What the exercise asks:
Report the count of lines in the listing below that include the string "Informations", with no other text.

═════ Records for processing ═════

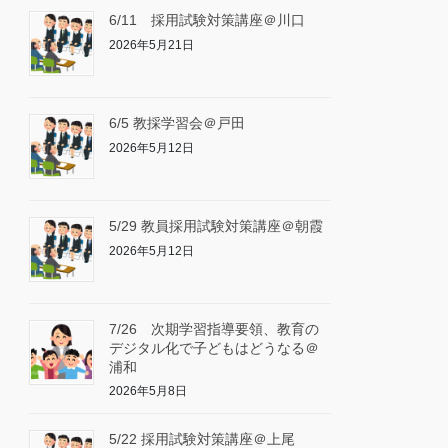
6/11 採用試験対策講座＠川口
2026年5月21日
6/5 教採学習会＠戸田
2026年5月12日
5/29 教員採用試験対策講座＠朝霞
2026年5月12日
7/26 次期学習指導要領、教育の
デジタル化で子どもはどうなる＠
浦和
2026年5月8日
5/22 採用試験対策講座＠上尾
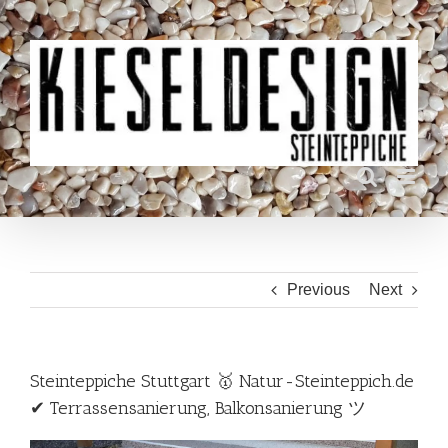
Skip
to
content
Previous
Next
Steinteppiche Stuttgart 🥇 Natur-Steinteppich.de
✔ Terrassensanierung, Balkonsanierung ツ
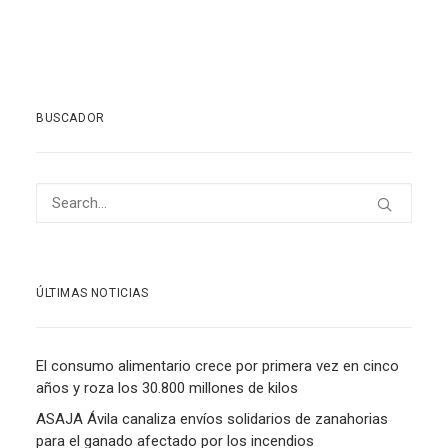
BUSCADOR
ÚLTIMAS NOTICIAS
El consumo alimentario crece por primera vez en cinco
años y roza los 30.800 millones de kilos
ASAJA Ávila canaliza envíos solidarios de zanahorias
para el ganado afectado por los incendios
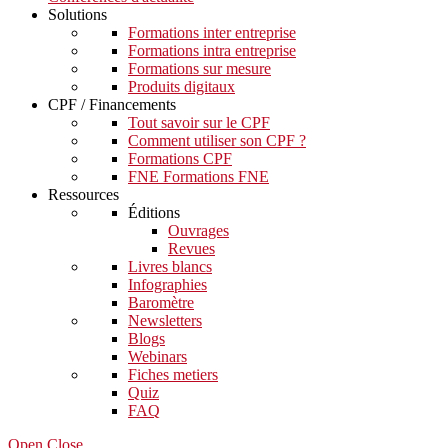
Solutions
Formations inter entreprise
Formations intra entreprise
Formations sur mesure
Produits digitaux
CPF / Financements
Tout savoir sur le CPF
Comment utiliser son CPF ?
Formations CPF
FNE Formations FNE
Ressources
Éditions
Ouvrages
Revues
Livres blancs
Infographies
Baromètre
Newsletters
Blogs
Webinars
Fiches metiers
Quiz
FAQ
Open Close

═════
═════ Records for processing ═════

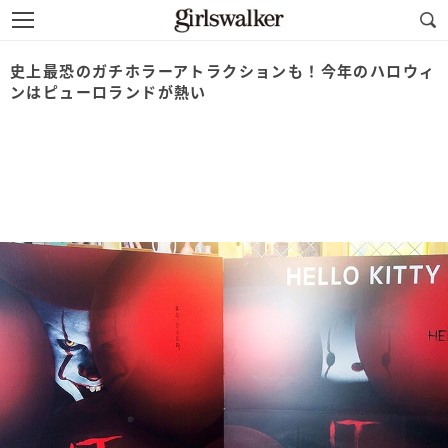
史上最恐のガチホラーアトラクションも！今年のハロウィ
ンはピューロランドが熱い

═════
═════ Records for processing ═════

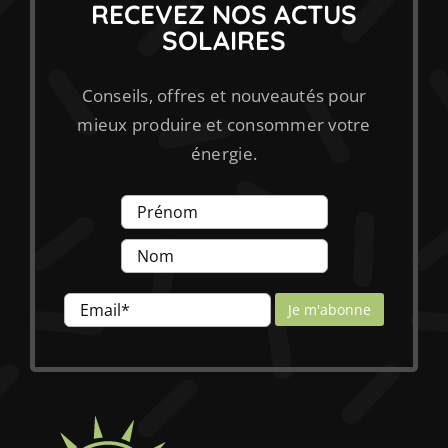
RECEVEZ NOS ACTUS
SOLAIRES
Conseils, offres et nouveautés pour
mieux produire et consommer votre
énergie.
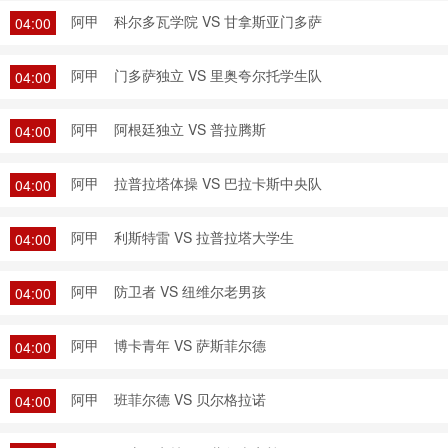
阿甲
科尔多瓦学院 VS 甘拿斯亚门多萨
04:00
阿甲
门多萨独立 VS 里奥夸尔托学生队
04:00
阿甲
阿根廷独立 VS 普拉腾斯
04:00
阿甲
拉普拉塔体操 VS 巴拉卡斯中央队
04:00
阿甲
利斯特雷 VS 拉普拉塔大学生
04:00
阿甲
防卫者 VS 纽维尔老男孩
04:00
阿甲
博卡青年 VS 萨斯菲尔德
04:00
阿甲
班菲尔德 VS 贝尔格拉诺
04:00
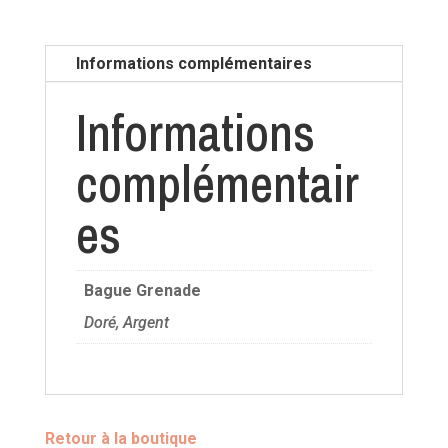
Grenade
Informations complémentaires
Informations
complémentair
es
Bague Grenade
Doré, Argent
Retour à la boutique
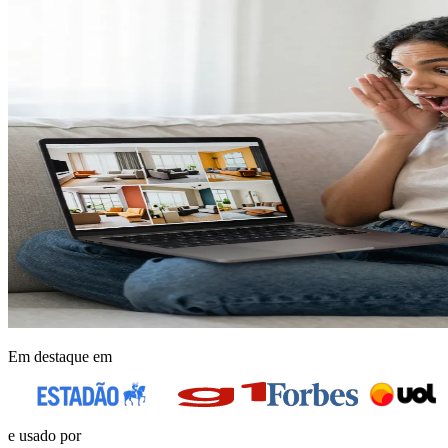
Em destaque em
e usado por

═════

Answer:
2